This is intentional: cancellation is cooperative, not destructive. A task never gets killed while holding locks or in the middle of a critical operation. It only stops in places the programmer chooses.
The task_state object
template <typename T> class task_state {
template <class Callable, class... Args> friend class template_task;
public:
void post_completion(T&& result) {
std::unique_lock<std::mutex> lock(_mutex);
_completed = true;
_result = std::move(result);
_cv.notify_all();
}
void wait() {
std::unique_lock<std::mutex> lock(_mutex);
_cv.wait(lock, [this] { return _completed; });
}
bool is_ready() { return _completed; }
void interrupt() {
_interrupt_token.set_interrupted();
wait();
}
T& get_result() { return _result; }
private:
std::mutex _mutex;
std::condition_variable _cv;
bool _completed = false;
interrupt_token _interrupt_token;
T _result;
};
The future<T> object
template <typename T> class future {
public:
future(std::shared_ptr<task_state<T>> state) : _state(state) {}
T& get() {
_state.get()->wait();
return _state.get()->get_result();
}
void interrupt() { _state.get()->interrupt(); }
bool is_ready() { return _state.get()->is_ready(); }
private:
std::shared_ptr<task_state<T>> _state;
};
Injecting the interrupt_token Into User Tasks
Now that we have a lightweight interrupt_token, the next step is to make sure every task submitted to the thread pool actually receives one. Tasks cannot magically know about cancellation - they must be explicitly given access to the token so they can check it and exit early when needed.

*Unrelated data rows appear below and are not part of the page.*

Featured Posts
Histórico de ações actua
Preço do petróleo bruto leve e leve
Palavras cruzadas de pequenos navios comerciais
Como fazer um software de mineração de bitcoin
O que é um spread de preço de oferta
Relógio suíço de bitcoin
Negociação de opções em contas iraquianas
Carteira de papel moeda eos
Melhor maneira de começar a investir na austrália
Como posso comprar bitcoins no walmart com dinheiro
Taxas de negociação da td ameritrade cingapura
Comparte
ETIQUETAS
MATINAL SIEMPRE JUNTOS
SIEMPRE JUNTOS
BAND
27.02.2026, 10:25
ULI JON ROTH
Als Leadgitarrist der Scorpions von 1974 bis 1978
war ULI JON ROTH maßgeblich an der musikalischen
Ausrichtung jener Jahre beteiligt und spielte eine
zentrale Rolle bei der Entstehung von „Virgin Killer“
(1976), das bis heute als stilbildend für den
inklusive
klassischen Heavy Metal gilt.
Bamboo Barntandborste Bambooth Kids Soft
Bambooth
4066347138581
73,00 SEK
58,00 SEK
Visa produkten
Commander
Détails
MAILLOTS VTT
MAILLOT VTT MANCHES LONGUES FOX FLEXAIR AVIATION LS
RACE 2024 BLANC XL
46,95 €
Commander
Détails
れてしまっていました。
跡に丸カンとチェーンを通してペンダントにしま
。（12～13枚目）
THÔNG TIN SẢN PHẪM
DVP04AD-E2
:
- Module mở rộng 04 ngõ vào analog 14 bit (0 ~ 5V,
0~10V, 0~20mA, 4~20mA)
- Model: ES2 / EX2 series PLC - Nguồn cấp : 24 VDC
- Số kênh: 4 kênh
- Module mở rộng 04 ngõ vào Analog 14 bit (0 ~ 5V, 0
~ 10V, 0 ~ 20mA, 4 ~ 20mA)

This is the job of template_task.
Wrapping User Callables
Whenever the user submits a function, lambda, or functor to the thread pool, we wrap it in a template_task. This wrapper does three things:
- Creates a
task_state<T>object, which stores the interrupt token and future state. - Binds the user callable so that the first argument becomes
interrupt_token&. - Stores the bound callable in a type-erased
std::function.
Here is the implementation:
template <class Callable, class... Args>
class template_task : public task_base {
public:
using T = std::invoke_result_t<Callable, interrupt_token&, Args...>;
template_task(Callable&& callable, Args&&... args)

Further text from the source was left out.